Peter Ly, Ph.D., is our newest faculty member, migrating his lab to Children’s Research Institute in fall 2025. Dr. Ly received his bachelor’s in biology from Baylor University and his doctorate in cancer biology from UT Southwestern Medical Center. His graduate work with Dr. Jerry Shay and Dr. Woodring Wright examined how aneuploidy, an abnormal number of chromosomes, contributes to malignant transformation. In 2013, Dr. Ly pursued postdoctoral training at the Ludwig Institute for Cancer Research and University of California San Diego with Dr. Don Cleveland. His postdoctoral research focused on understanding how mitotic chromosome segregation errors drive complex genomic rearrangements through a process called chromothripsis. In 2019, Dr. Ly returned to UT Southwestern to establish his independent group in the Department of Pathology. Now part of CRI, Dr. Ly holds a secondary appointment in Cell Biology and is a member of the Harold C. Simmons Comprehensive Cancer Center at UT Southwestern.
Why did you decide to join CRI?
I was drawn to CRI due to its commitment to bold, curiosity-driven science and sharp focus on uncovering fundamental mechanisms underlying development and disease. The diverse expertise of CRI investigators and its collaborative culture creates an intellectually rich environment that encourages ambitious questions to be asked. I believe this environment will enable and inspire my lab to push the boundaries in understanding how complex genome rearrangements arise during cancer evolution. I am incredibly excited to be part of the CRI community.
What are you researching?
My lab investigates the mechanistic origins of complex alterations in cancer genomes, particularly those caused by errors in mitotic cell division. Every time a cell divides, the duplicated genome must be accurately partitioned between the two daughter cells, but this isn’t always perfect. Some chromosomes can get left behind and become trapped in abnormal structures called micronuclei, which are unstable and prone to DNA damage. We and others have shown that this can trigger a catastrophic process known as chromothripsis, in which a single chromosome shatters into many fragments and then becomes haphazardly stitched back together in the wrong order. The resulting complex rearrangements can delete tumor suppressor genes, generate oncogenic fusions, or amplify genes that drive resistance to therapy. Remarkably, all of these changes can occur simultaneously within just a few cell cycles. Our long-term goal is to understand how mitotic errors, micronuclei, and chromothripsis contribute to genome instability, tumorigenesis, and resistance to anti-cancer therapies.

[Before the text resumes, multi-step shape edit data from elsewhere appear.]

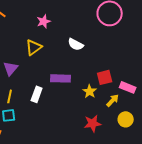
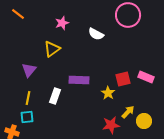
white semicircle: (76, 44) -> (96, 34), moved
pink rectangle: (128, 87) -> (146, 77), moved
yellow arrow: (113, 100) -> (128, 112), moved

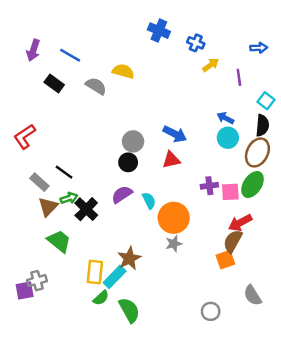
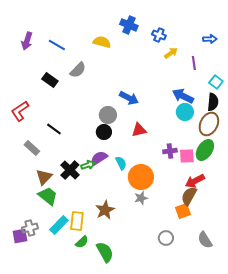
yellow semicircle: (123, 71) -> (102, 42), moved
black rectangle: (54, 84) -> (50, 80), moved
gray semicircle: (96, 86) -> (78, 70), turned 102
blue arrow: (225, 118) -> (183, 96), size x1.5
blue arrow: (175, 134) -> (129, 98), moved
black line: (64, 172) -> (54, 129), moved
green arrow: (69, 198) -> (88, 165), moved
brown triangle: (48, 207) -> (44, 177), moved
cyan rectangle: (115, 277) -> (59, 225), moved
gray circle: (211, 311) -> (166, 238), moved

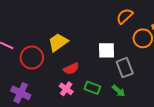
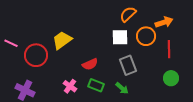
white square: (106, 50) -> (120, 37), moved
red semicircle: (71, 69) -> (90, 64), moved

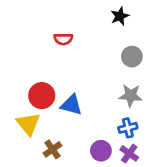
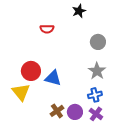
black star: (120, 16) -> (79, 11), moved
gray star: (131, 96) -> (97, 71), turned 30
brown cross: (52, 149) -> (57, 111), moved

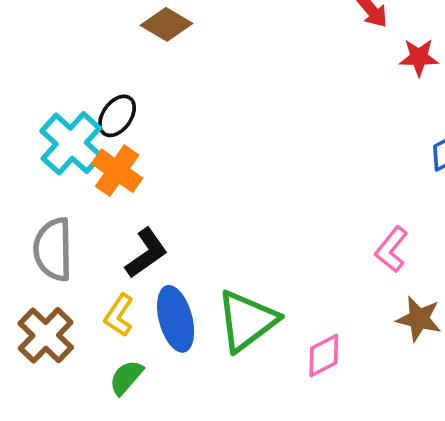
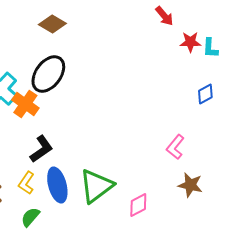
black ellipse: (117, 116) -> (48, 74), moved, size x1.6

How do you expect your work will one day help patients?
A fundamental understanding of how cancer genomes evolve is essential for developing strategies to effectively target cancer cells in the clinic. For example, we recently discovered that pathological activation of the Fanconi anemia pathway – a key DNA repair mechanism – can promote chromothripsis and the formation of extrachromosomal DNA (ecDNA) that amplifies genes linked to drug resistance. We then showed that inactivating this pathway can prevent resistance to both chemotherapy and targeted therapies. These proof-of-principle experiments provide strong rationale for advancing our findings into preclinical animal models with the goal of translating them into therapies that will benefit patients.
What led to your career in science?
I was a relatively late bloomer in science. I didn’t grow up playing with microscopes or dream of becoming a scientist. My parents escaped Cambodia as refugees at an early age before settling in the United States, so growing up I had limited exposure to what a career in science could even look like. As a first-generation college student, I struggled through introductory biology classes since I was trying to memorize the textbook rather than actually learn the material. Things changed once I started working in the lab, which motivated me to understand how the discoveries I read about in the textbooks were made. After that, my coursework improved, and I began to seriously consider a scientific career and haven’t looked back since. This career path has allowed me the freedom to ask interesting, fundamental questions while contributing to something much bigger than myself: building knowledge that could improve human health and training the next generation of researchers.
What do you like to do when you’re not in the lab?
Outside the lab, my time is devoted to my family. We have three young kids, so our weekends are mostly filled with soccer games, birthday parties, or just chasing them around the house or at the park. I wouldn’t trade it for anything in the world.